All The Little Phrases Say, "Here I Am!"

Topical Information

The purpose of this project is to test your ability to use files, strings, classes, and operator overloading effectively in program design.

Program Information

Create a program to build a concordance from a file specified by the user. In essence, a concordance is like an index of all words used in a document. Once a concordance is built, we can of course use it to speed searching a document for keywords. But we can also use it to study the use of words within different contexts (useful in linguistics).

To be useful, a concordance would not include trivial words like articles (a, an, the) — as these would just get in the way of studying keywords.

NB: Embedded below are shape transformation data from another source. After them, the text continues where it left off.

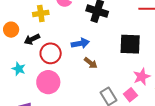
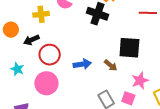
blue arrow: (80, 43) -> (82, 64), moved
brown arrow: (91, 63) -> (111, 65), moved
pink square: (130, 95) -> (128, 98), turned -32

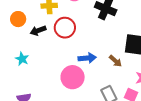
red circle: (50, 55) -> (65, 28), moved
pink circle: (46, 83) -> (73, 77), moved

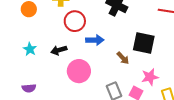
black arrow: (38, 31) -> (59, 50), moved
blue arrow: (87, 58) -> (95, 40), moved

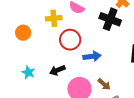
brown arrow: (123, 58) -> (104, 84), moved

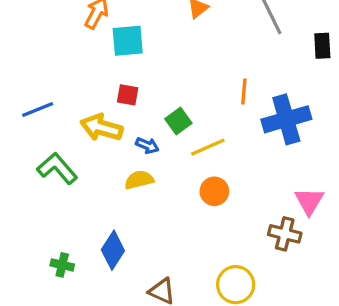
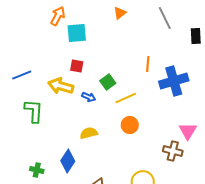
green L-shape: (57, 168) -> (34, 111), turned 45
yellow semicircle: (139, 180) -> (89, 133), moved

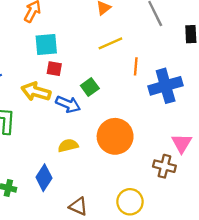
cyan square: (77, 33) -> (46, 45), moved
blue arrow: (89, 97) -> (68, 104), size x1.5
yellow line: (126, 98) -> (110, 43), moved
orange circle: (130, 125) -> (115, 136), size x1.8

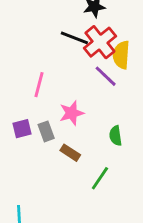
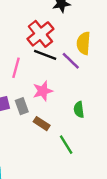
black line: (74, 38) -> (45, 55), moved
red cross: (100, 42) -> (40, 34), moved
green line: (100, 178) -> (66, 145), turned -66

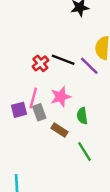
red cross: (40, 34) -> (40, 63), moved, size x0.6
pink line: (16, 68) -> (33, 98), moved
green semicircle: (79, 110) -> (82, 116), moved

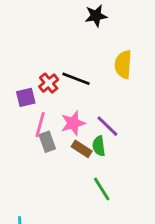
purple line: (89, 66) -> (107, 126), moved
purple square: (19, 110) -> (26, 97), moved
brown rectangle: (60, 130) -> (82, 149), moved

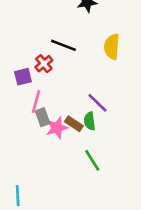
black line: (76, 79) -> (63, 45), moved
pink star: (73, 123) -> (57, 128), moved

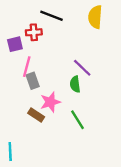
red cross: (44, 64) -> (34, 32), turned 35
brown rectangle: (74, 124) -> (36, 115), moved
pink star: (57, 128) -> (50, 102), moved

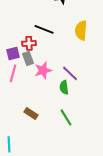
pink line: (27, 67) -> (13, 73), moved
gray rectangle: (33, 81) -> (28, 58), moved
pink star: (50, 102) -> (43, 70), moved

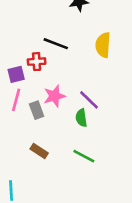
gray rectangle: (28, 58) -> (37, 110), moved
green line: (66, 117) -> (84, 156), turned -30

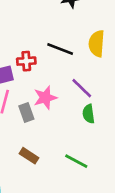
black line: (56, 44) -> (60, 49), moved
purple line: (89, 100) -> (82, 88), moved
green semicircle: (81, 118) -> (89, 114), moved

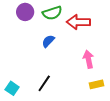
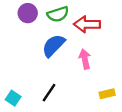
blue semicircle: (48, 41) -> (53, 46), size x1.6
pink arrow: (88, 59) -> (85, 59), moved

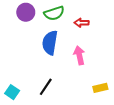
red arrow: (87, 24) -> (81, 23), size x0.6
blue semicircle: (53, 46) -> (50, 43), turned -35

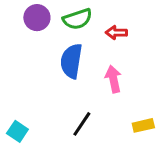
black line: (46, 87) -> (82, 124), moved

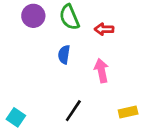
green semicircle: (77, 19) -> (69, 17), turned 85
blue semicircle: (71, 61) -> (64, 55), size x0.6

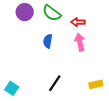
green semicircle: (69, 17) -> (52, 13), turned -30
pink arrow: (101, 71) -> (80, 42), moved

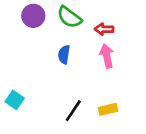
yellow rectangle: (96, 84) -> (108, 109), moved
cyan square: (12, 88) -> (15, 100), moved

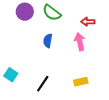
red arrow: (104, 29) -> (88, 22), moved
black line: (73, 111) -> (43, 84), moved

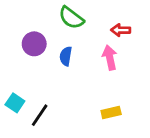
purple circle: (25, 12) -> (34, 44), moved
black line: (43, 84) -> (40, 115), moved

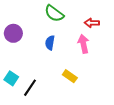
purple circle: (34, 44) -> (13, 33), moved
yellow rectangle: (111, 112) -> (70, 76), moved, turned 48

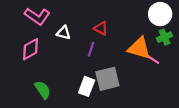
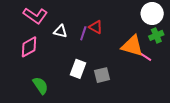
purple line: (91, 49) -> (83, 33), moved
gray square: (107, 79) -> (102, 75), size x0.7
white rectangle: (87, 86) -> (78, 69), moved

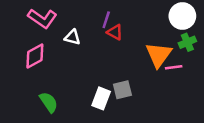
purple line: (83, 33) -> (106, 20), moved
orange triangle: (132, 46) -> (159, 55), turned 50
pink line: (145, 56) -> (174, 67), turned -40
white rectangle: (78, 69) -> (101, 98), moved

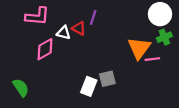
pink L-shape: (42, 18) -> (37, 16), turned -30
red triangle: (115, 32) -> (79, 28), moved
pink diamond: (35, 56) -> (45, 49), moved
green semicircle: (49, 102) -> (21, 88), moved

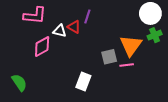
pink line: (152, 59) -> (127, 65), moved
gray square: (107, 79) -> (109, 57), moved

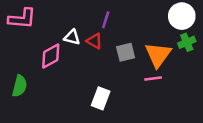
pink L-shape: (35, 15) -> (22, 19), moved
red triangle: (74, 27) -> (94, 41), moved
gray square: (109, 57) -> (126, 52), moved
green semicircle: (19, 83) -> (20, 86), moved, turned 48

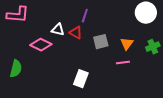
green cross: (187, 42) -> (153, 47), moved
orange triangle: (158, 55) -> (127, 44), size x0.6
pink diamond: (51, 56) -> (41, 45), turned 55

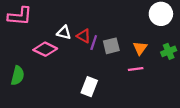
purple line: (85, 16) -> (94, 43), moved

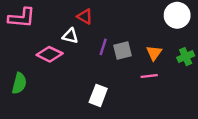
red triangle: (84, 36) -> (85, 16), moved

In addition, the concordance might even contain references to common phrases used within the document.

Your concordance should provide the following capabilities in a nice menu-driven interface:

Allow the user to indicate what words are to be considered trivial (at least entering new words and possibly removing words no longer considered trivial).
Build the concordance index on the user's file. If an index already exists, ask if they want to rebuild it. The concordance should include line numbers and position within the line for each occurrence of each word not in the trivial words list. Use a minimal amount of space by grouping all the occurrence information about a word with a single copy of that word.
Search for words using the concordance. Report to the user the locations the word is found within the document and offer ~20 surrounding characters of context to give them a better idea of what they've found. (Surrounding context should be allowed to have wrapped across line boundaries — but don't display it on multiple lines.)
Give a statistical summary of what words occurred most frequently. Report both the frequency of the words and the percentage of the text made up of the words. (Does the percentage account for trivial words?) Default the list to the top 5 most frequent words but allow the user to specify a different number either when this option is chosen or through an 'Options' menu setting.

Tip: Perhaps a map data structure would be of use here? Mapping words to lists of page/line/position references? *shrug*

This assignment is (Level 6).

Options

Add (Level 3) to include 2-word 'phrases' in your concordance index. Of course, make sure they can then search for these 2-word phrases... (Be careful how you handle the trivial words in this context!) (Also watch for 2-word phrases which cross line boundaries...but not paragraph boundaries; those words would be from separate concepts and not to be considered part of a common phrase.) (Can you imagine if both those weird circumstances happened at once?!)

I'd recommend that you keep the 1-word concordance index in a separate file from the 2-word concordance index. They are separate conceptually, after all; why not separate them physically? Maybe document.name--1.word.ndx and document.name--2.word.ndx or some such clever file names...

In fact, can you build the 2-word concordance from the 1-word index somehow? That should be faster than re-processing the whole document. It might even take account of those weird fringe issues mentioned above...*hmm*

When doing the most frequent list, give separate lists for single words and 2-word phrases.

In fact, add another (Level 2) to add a menu 'option' to change the maximum phrase length to use in the concordance. All phrase lengths up to and including the user's specified maximum length should be included in the concordance index for later searching. (Like with the 2-word concordance index, keep the index file for each phrase length as a separate file. Try to justify the numbering within the file name — 0-filled and right-justified with an appropriate width based on the maximum phrase length. Perhaps you can even utilizing the smaller phrases to build the new index somehow.)
Add (Level 2) to make searches case insensitive. In fact, this would make an ideal option for that 'Options' [sub]menu.
Add (Level 2) to manage all these configuration issues in an actual Options sub-menu: amount of context when displaying search results; case sensitivity when performing searches; number of most frequent items for each phrase length category; maximum phrase length to concord in index; and any other items you think should be generally configurable. (Note: The trivial words list probably merits its own sub-menu since they can add words to it; view it; and probably remove words from it.)

When the program is exiting, save the configuration to a file specific to this project. (Even though the trivial words list has its own sub-menu, it should be saved with the other configuration options for this project.) When they next mention using a particular document, look for and load this configuration information so they are ready to pick up where they left off.
Add (Level 4) to add a menu selection to rebuild a document from its concordance. And, of course, implement this feature. (Don't let the loss of articles and other trivial words worry you. This loss is expected and can be fixed by forensic linguists — given the trivial words list, of course.)